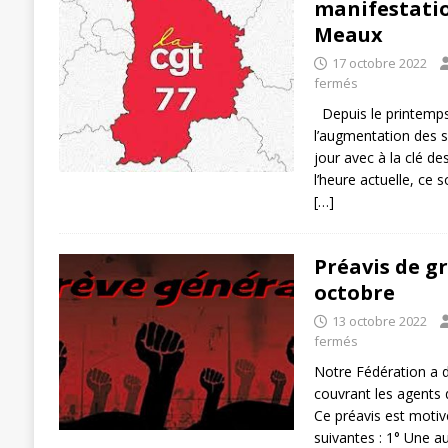
manifestatio
Meaux
17 octobre 2022
fermés
Depuis le printemps
l’augmentation des sa
jour avec à la clé d
l’heure actuelle, ce s
[…]
Préavis de gr
octobre
13 octobre 2022
fermés
Notre Fédération a 
couvrant les agents
Ce préavis est motiv
suivantes : 1° Une a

**About this task**
Set each line of the records down exactly, leaving every picture out.

**Reply to the task**
manifestatio
Meaux
17 octobre 2022
fermés
Depuis le printemps
l’augmentation des sa
jour avec à la clé d
l’heure actuelle, ce s
[…]
Préavis de gr
octobre
13 octobre 2022
fermés
Notre Fédération a 
couvrant les agents
Ce préavis est motiv
suivantes : 1° Une a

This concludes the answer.